We will be uploading our talks to Slide Share without audio during July 2014.  In July and August we will add audio and also provide these talks linked to YouTube.



by Jonathan Bujak


The talk is split into two because of its length.

The presentation describes a remarkable event that occurred in the Arctic 50 million years ago, when a unique floating freshwater plant called Azolla repeatedly covered the surface of the ocean for almost a million years. Due to its phenomenal growth, Azolla sequestered enormous quantities of the greenhouse gas carbon dioxide, and changed the Earth’s climate from a greenhouse world towards our modern icehouse climate with its permanent ice and snow at both poles. ‘The Arctic Azolla Event’ was discovered by the Arctic Coring Expedition (ACEX) when it recovered sediments beneath the North Pole in 2004. The discovery was featured in the New York Times (November 20, 2004) and National Geographic (May 2005), and its validity has now been confirmed by international teams of scientists who have investigated and published on the cores, including a series of papers in the scientific journal ‘Nature’.

The talk was presented by Dr Jonathan Bujak as the invited Keynote Address and various symposia, as well as lecture tours in Europe and North America.

Summary of talk

The modern icehouse world is characterised by bipolar glaciation, resulting from relatively low levels of atmospheric CO2 and thermal isolation of the poles from warm lower latitude oceanic currents. In contrast, the Mesozoic greenhouse world had no permanent glaciation at either pole, with the greenhouse state continuing through the K/T boundary into the Paleocene.

At the end of the Paleocene, extreme warming during the Paleocene Eocene Thermal Maximum (PETM) was triggered by high levels of greenhouse gases due to extensive volcanism associated with the Greenland mantle plume, and the expulsion of submarine methane hydrates. This resulted in the highest temperatures known for the Cenozoic, characterising a supergreenhouse state that persisted through the Early Eocene. It is therefore surprising that various independent parameters indicate that the supergreenhouse climate was truncated in the earliest Middle Eocene by the initial shift towards modern icehouse regime. Estimates of atmospheric CO2 values show a major decrease at this time, but this cannot be explained by ‘normal’ sequestration processes.
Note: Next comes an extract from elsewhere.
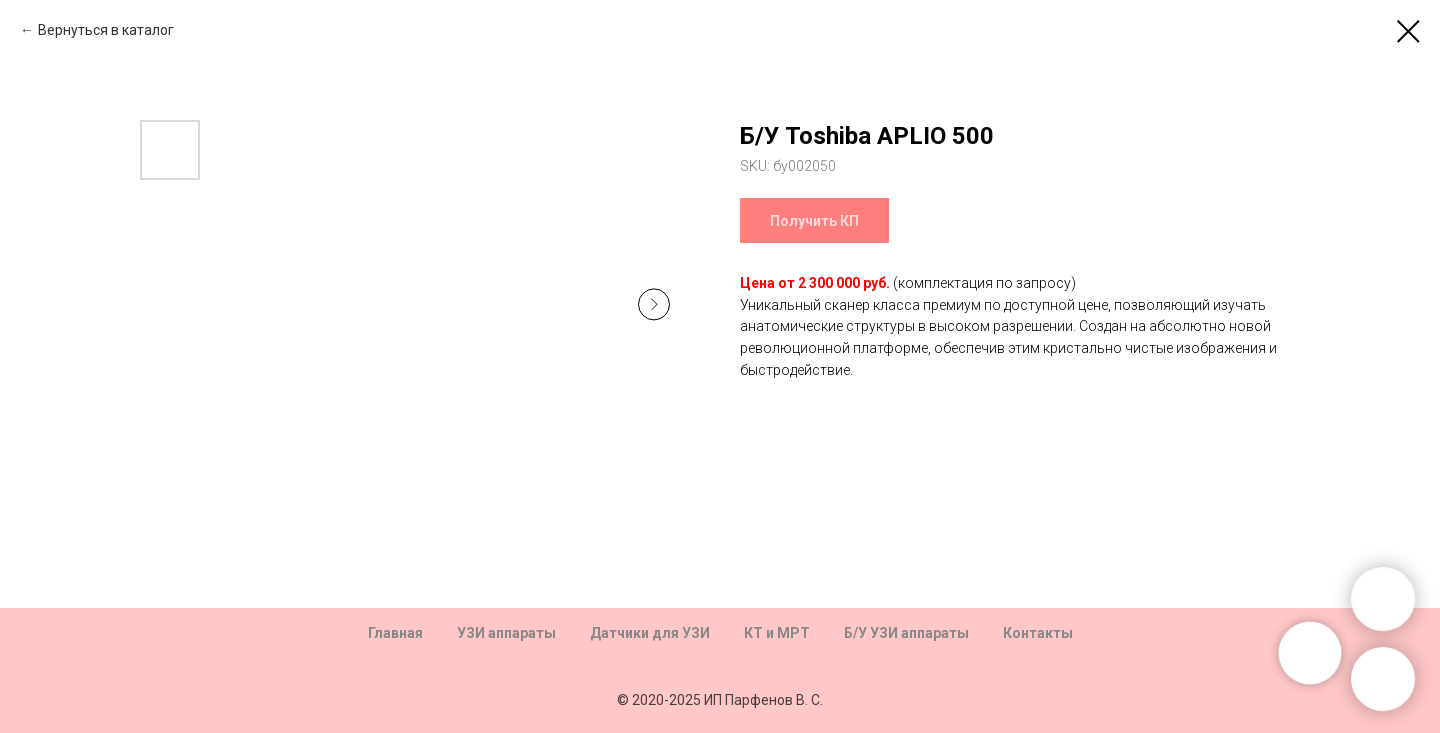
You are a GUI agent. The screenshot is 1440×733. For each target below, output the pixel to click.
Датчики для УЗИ (650, 633)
Instead, a unique geological event is proposed to explain this fall, centred on processes within the Arctic Ocean Basin.

“The Azolla Model” is based on ACEX (Arctic Coring Expedition) cores from the Lomonosov Ridge plus unpublished data from 65 Arctic petroleum exploration wells. The model combines oceanographic reconstructions for the basin with a major decrease in greenhouse gases during the middle Eocene.   The Early Eocene Arctic Ocean Basin was largely enclosed following uplift of the Greenland Mantle Plume, with elevated temperatures, evaporation and precipitation leading to increased runoff and the development of extensive surface freshwater plumes. These were colonised in the earliest Middle Eocene by floating mats of the opportunistic freshwater fern Azolla, which occurred periodically for about a million years as a series of repeated cyclical events.

Modern Azolla is one of the fastest growing plants on the planet and draws down large quantities of carbon and nitrogen. Calculations of carbon drawdown combined with the large potential areas of Azolla development in the Arctic, plus the million year time frame indicate levels of CO2 sequestration that are easily sufficient to shift the world from Mesozoic-Early Eocene greenhouse towards the modern icehouse  world. The model also indicates the deposition of potentially widespread petroleum source rocks across the Arctic due to the massive carbon drawdown. It is currently being tested by multidisciplinary teams at ACEX and various universities worldwide, and it has already attracted considerable attention including articles in the New York Times (November 20, 2004), National Geographic (May 2005) and Nature (2006 to 2011).